→ **What you have to do**
Entries follow. Give back exactly the lines starting at the one containing "as reported by" and ending at the one containing "in Neemrana", and no other lines.

→ **Supplied data**

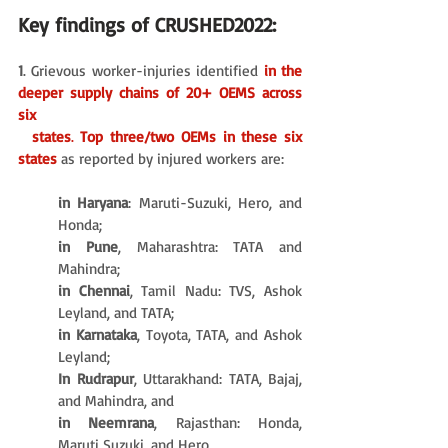
Key findings of CRUSHED2022:
1
. Grievous worker-injuries identified 
in the 
deeper supply chains of 20+ OEMS across 
six 
  states
. 
Top three/two OEMs in these six 
states 
as reported by injured workers are:
in Haryana
: Maruti-Suzuki, Hero, and 
Honda; 
in Pune
, Maharashtra: TATA and 
Mahindra; 
in Chennai
, Tamil Nadu: TVS, Ashok 
Leyland, and TATA; 
in Karnataka
, Toyota, TATA, and Ashok 
Leyland; 
In Rudrapur
, Uttarakhand: TATA, Bajaj, 
and Mahindra, and 
in Neemrana
, Rajasthan: Honda, 
Maruti Suzuki, and Hero.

→ **Completed exercise**
as reported by injured workers are:
in Haryana
: Maruti-Suzuki, Hero, and 
Honda; 
in Pune
, Maharashtra: TATA and 
Mahindra; 
in Chennai
, Tamil Nadu: TVS, Ashok 
Leyland, and TATA; 
in Karnataka
, Toyota, TATA, and Ashok 
Leyland; 
In Rudrapur
, Uttarakhand: TATA, Bajaj, 
and Mahindra, and 
in Neemrana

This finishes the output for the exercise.